僕が一つ心に残っているなっちょの言葉があります。それは、「日向坂のグループの中では年齢的にも上の立場になるのでしっかりしなきゃと思うけれど、舞台の期間中は人生の先輩方に囲まれて甘えることができた」というものです。ある意味、卒業発表の際のなっちょから発せられた言葉たちとは、真逆のベクトルにあるのですが、なんとなく、なっちょの7年半のアイドル人生と、これから進み方を考えた時に決して無視できない心の揺れのようなものを感じました。
森本茉莉 / 山口陽世〜青春ポップコーン〜
ただ、ただ、楽しんだ。笑いあり涙あり。舞台上で繰り広げられる「青春群像劇」。それだけじゃなかった。「まりぃ」と「ぱる」の2人が膨大なセリフ量と、過去に好評を博した作品の再演という重圧に、初舞台という立場で立ち向かう。

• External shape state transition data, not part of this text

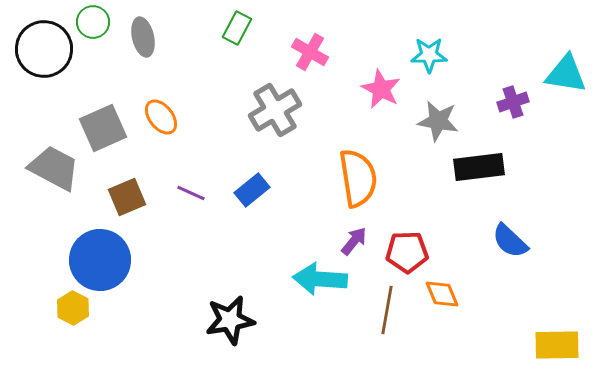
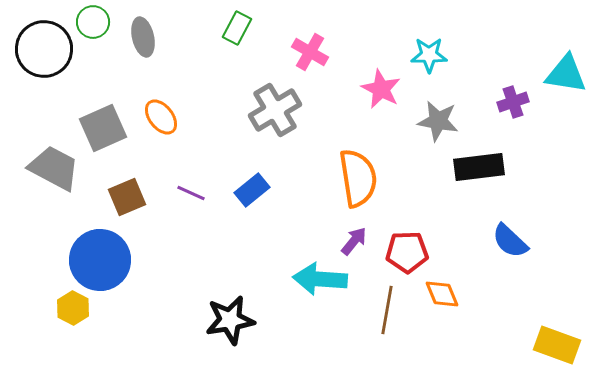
yellow rectangle: rotated 21 degrees clockwise
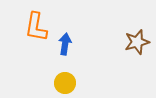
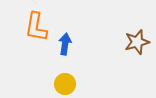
yellow circle: moved 1 px down
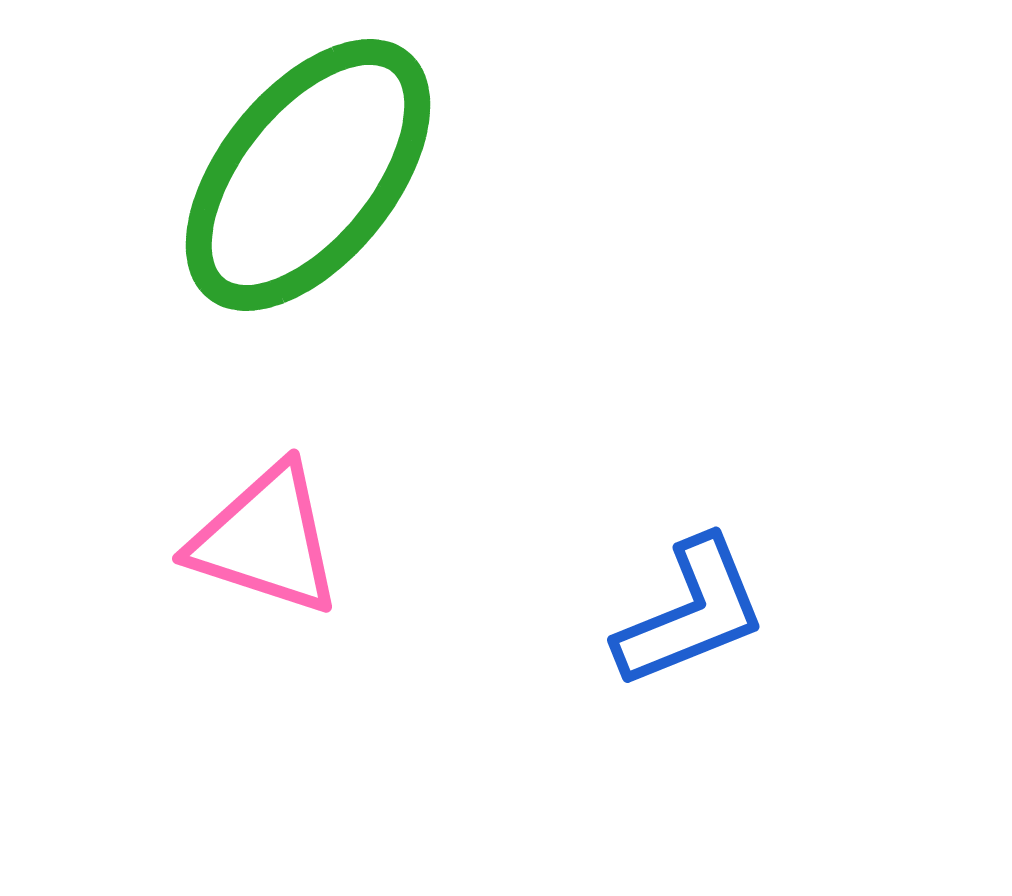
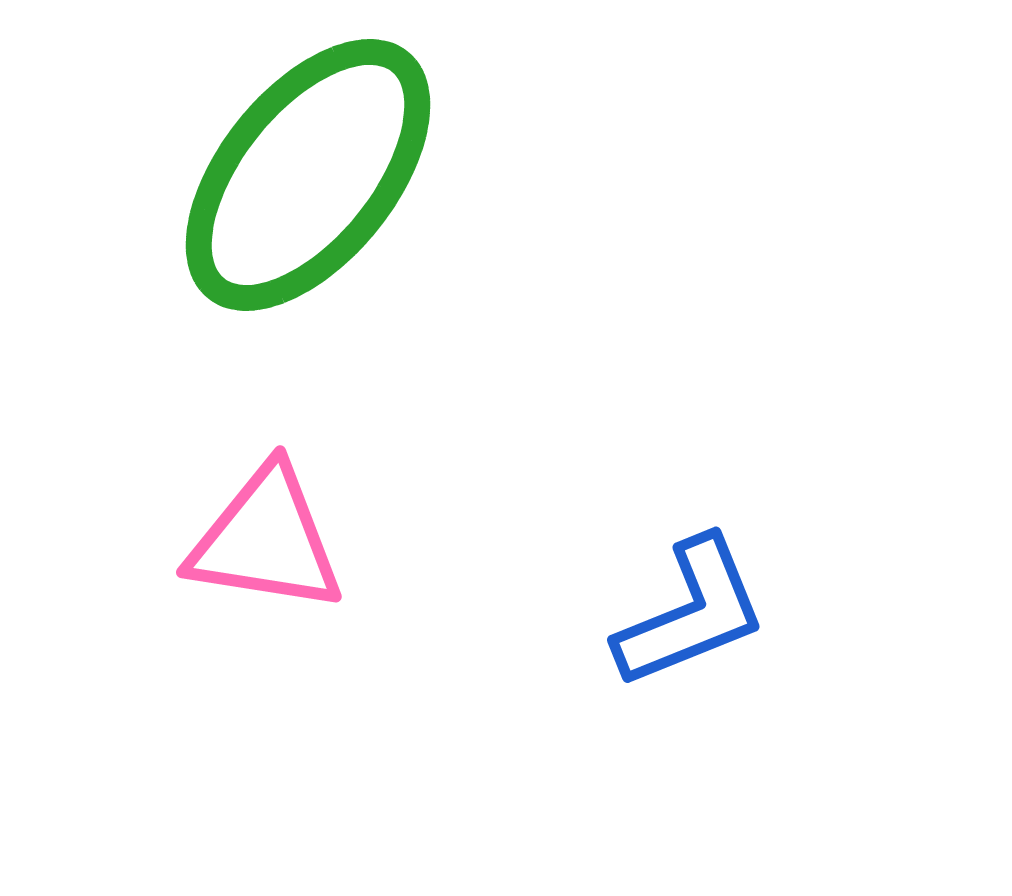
pink triangle: rotated 9 degrees counterclockwise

制作発表から千穐楽を迎えたその後の余韻まで含めて、二人の一挙手一投足が2023年夏の最高の青春活劇だった。
個人的には、2列目という良席で、ぱるとまりぃがすぐ目の前で熱演を繰り広げるという最高の体験ができましたし、作品自体の素晴らしさに加えて、想像をはるかに超える二人の演者としてのパフォーマンスに、掛け値なしに感動させられました。同時に、その背後にある努力と葛藤の時間に思いを深くせざるを得ませんでした。
二人が話していた通り、二人一緒でなければこの壁は乗り越えられなかったのでしょう。そして、森本茉莉と山口陽世の「成長」はそれぞれの個人的なスペックアップに留まらず、「ぱるまりぃ」というコンビの、いや、日向坂三期生というグループの成長に直結したものと思います。それが日向坂46全体にどのような影響をもたらしたかは、みなさん日々目の当たりにして楽しんでいるところかと思います。この夏、「青春群像劇」を大成功に導いた二人は、自らが起こした化学反応をグループに持ち帰り、さらに連鎖的にメンバー同士を結びつけ、弾けさせ、あちこちポップコーンだらけだぜ!
あと、とある一人の熱狂的なおひさまを誕生させたことも忘れてはいけませんね。
富田鈴花〜自他共に認める正統進化〜
すーじーが出演したミュージカル「ヴィンチェンツォ」は、今回の4作品の中で、その制作規模、商業的な位置付けとしても最も大きなものだったかと思います。製作陣や他の出演者を見ても、「アイドル」という「肩書き」や「エクスキューズ」が意味をなすとは思えないレベルの作品でした。その環境において、やはり富田鈴花はやってのけたと思います。もちろん、ミュージカル出演に際して期待されていた歌唱力は、既に高い評価は得ていたと思いますが、それをミュージカルという毎回が一度きりという生の舞台で発揮するということは尋常なことではないと思いますし、その結果はアイドルファンに留まらず広くミュージカル・演劇ファン層にも大きなアピールを果たすことに繋がったと思っています。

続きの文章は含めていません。